Assieme alla rinunzia e al dovere si richiama e si celebra in questo preludio un’altra norma di vita da osservare da parte di chi è ammesso a soggiornare nel sacro monte ed essenziale per il conseguimento della redenzione: l’umiltà. L’ingresso in questa condizione di spirito si compie nella forma propria di un vero atto liturgico: la cinzione del giunco attorno alle tempie dell’espiante. È il primo dei numerosi atti religiosi cui assisteremo con Dante nel corso del suo progressivo ascendere verso le coreografie e i canti dei beati del Paradiso e che nel Purgatorio culmineranno nella trionfale processione che si snoda solenne tra i corsi d’acqua, i fiori e le rigogliose piante del Paradiso Terrestre, popolata di figure e di simboli, densa di effetti visivi e di significati profetici. Il tutto, in questo episodio come negli altri, sullo sfondo di un paesaggio perfettamente consono alle esigenze di anime che fanno quasi tutt’uno con esso, luminoso in rapporto con le ore del tempo, dimensione ormai recuperata dopo la notte incessante dell’Inferno per essere poi annullata dall’eternità della luce nel Paradiso. 

 

Il rapporto fra scena ed azione è curato anche in occasione del rito propiziatorio dell’umiltà. Il paesaggio, con la dominante “dolcezza” dei colori dei suoi elementi, mira a infondere serenità e ad essa è improntato. Lo stesso moto delle onde di un mare altre volte crudele – si ricordi che è quello stesso che ha inghiottito Ulisse e i suoi compagni – è ridotto a un poeticisimo tremolare (che non a caso ritornerà in uno dei più pittorici versi di G. D’Annunzio) sfavillante in un incantevole brillio. È anche questo un significativo prodromo di quella pacatezza e medietà di toni che sarà la nota dominante, anzi la caratteristica tonale di tutta la cantica al tempo stesso in cui contrassegnerà la condizione sentimentale delle anime, garantendo loro di compiere in serenità, oltre che in fiducia, la dovuta attesa, più o meno lunga che sia. 

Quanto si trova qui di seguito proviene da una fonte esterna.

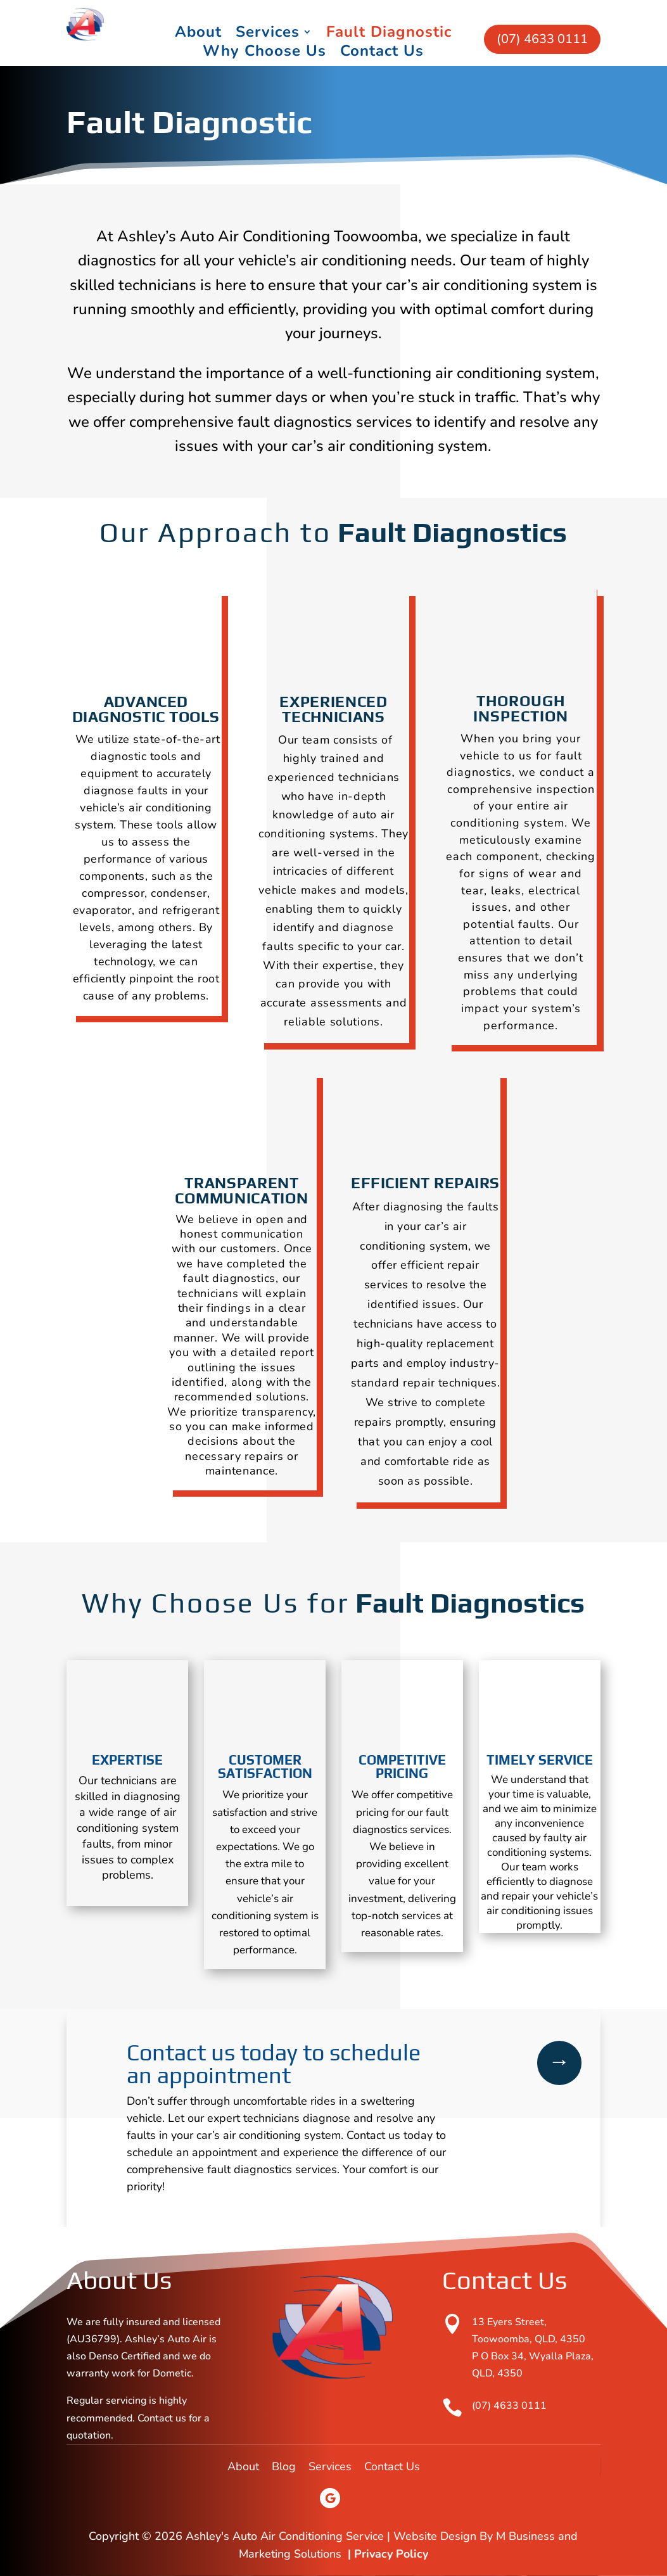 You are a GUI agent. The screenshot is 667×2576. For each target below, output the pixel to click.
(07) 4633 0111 (542, 39)
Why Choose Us (264, 53)
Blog (284, 2466)
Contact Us (382, 53)
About (198, 34)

Un vero dono, questa serenità, un magnifico dono di cui noi uomini d’oggi avvertiamo un desiderio struggente e per di più vano perché, dominati come siamo dall’attrattiva dei beni materiali, non riusciamo mai ad aver pace o quiete e la serenità dello spirito resta, ahimé, una realtà solo vagheggiata, quasi addirittura negata. 

Gustiamola almeno nella poesia di Dante. 

Antonino De Rosalia

(l) DANTE ALIGHIERI, La Divina Commedia a cura di U. BOSCO e G. REGGIO, Purgatorio, Firenze (198510) (=19791), p. 15.
(2) cit., da G. REGGIO, comm. cit., p. 15. 
(3) DANTE ALIGHIERI, La Divina Commedia a cura di N. SAPEGNO, Purgatorio, Firenze 19853, p. 10.
(4) op. cit., p. 12. 
(5) ibidem
(6) N. SAPEGNO, Compendio di storia della letteratura italiana, II, Firenze 1959, p. 68. 
(7) op. cit. pp. 7-8.

Da “Spiragli”, anno VI, n.6, 1994, pagg. 19-27.